“And he was casting out a devil, and it was dumb. And it came to pass, when the devil was gone out, the dumb spake; and the people wondered. But some of them said, He casts out devils through Beelzebub, the chief of the devils. And others, tempting Him, sought a sign from Heaven from him.” [Luke 11:14-15]
Notice the different reactions of the people to the event they have just witnessed. Some wondered (KJV). The word translated wondered here is the word thaumázo which is translated elsewhere amazed. By definition it means to wonder, to be pleasantly amazed; by implication to admire: – admire, have in admiration, marvel, wonder. It is a strongly positive reaction to what they have just seen. There were others who responded accusingly and slanderously saying, “He casts out devils through Beelzebub, the chief of the devils.” Still others were so negatively affected that they “tempted Him (demanding in a plotting way) to see a sign from Heaven.”
Some people, hungry for God and the things of the Kingdom, observe this event and are strongly, and positively moved by it. Others are moved negatively – so much so that they react in deceptive and slanderous ways. All of which shows us that what people see is often determined by the condition of their hearts, and what was in their hearts came out through their mouths. Even the Savior is not exempt from the vicious and slanderous words of men in whose hearts lurks a hateful spirit.
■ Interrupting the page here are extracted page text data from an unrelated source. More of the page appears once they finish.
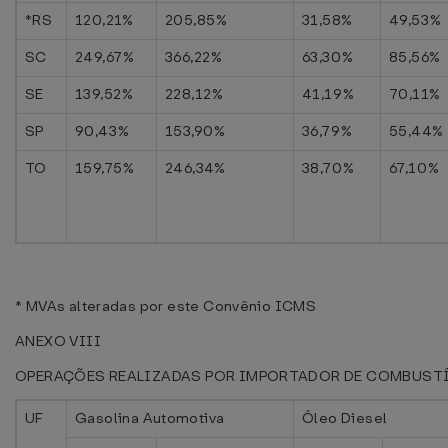
*RS
120,21%
205,85%
31,58%
49,53%
SC
249,67%
366,22%
63,30%
85,56%
SE
139,52%
228,12%
41,19%
70,11%
SP
90,43%
153,90%
36,79%
55,44%
TO
159,75%
246,34%
38,70%
67,10%
* MVAs alteradas por este Convênio ICMS
ANEXO VIII
OPERAÇÕES REALIZADAS POR IMPORTADOR DE COMBUST
UF
Gasolina Automotiva
Óleo Diesel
These religious men with suspicion in their hearts saw evil things even when they were looking full at the Son of God and directly at the Kingdom of Heaven’s miracles. Others with a hunger for the things of God saw the finger of God where the Lord was ministering. It is, as I have said before, the spirit of the gossip is all too ready to believe slander; the spirit of the murderer is eager to spill his brother’s blood; the spirit of the self-serving person is primed to elevate himself by lowering his brethren in others’ eyes. These Pharisees and Sadducees could see only evil where there was good. Jesus could do no right when they were determined to see him from a mean-spirited perspective. The solution to their problem was simple but a struggle to perform ….. they would have to repent of the evil in their own hearts before they could ever hope to see God at work in others, even Jesus.
How easy it is to see evil where there is no evil, or to judge harshly where there is no justification for harsh judgement.
When our Lord looked upon the general populace, he could have so easily seen the frailty, weakness and the evil in their hearts. But, he chose to see the finger of God and the potential instead. He saw compassionately, gently and redemptively because that’s what was in his heart. And what came out of his mouth was words of hope and grace.
What comes out of our mouths? How do we see our brethren? Do we see the worst possible scenario whether it is warranted or not? Or do we see redemptively and gently?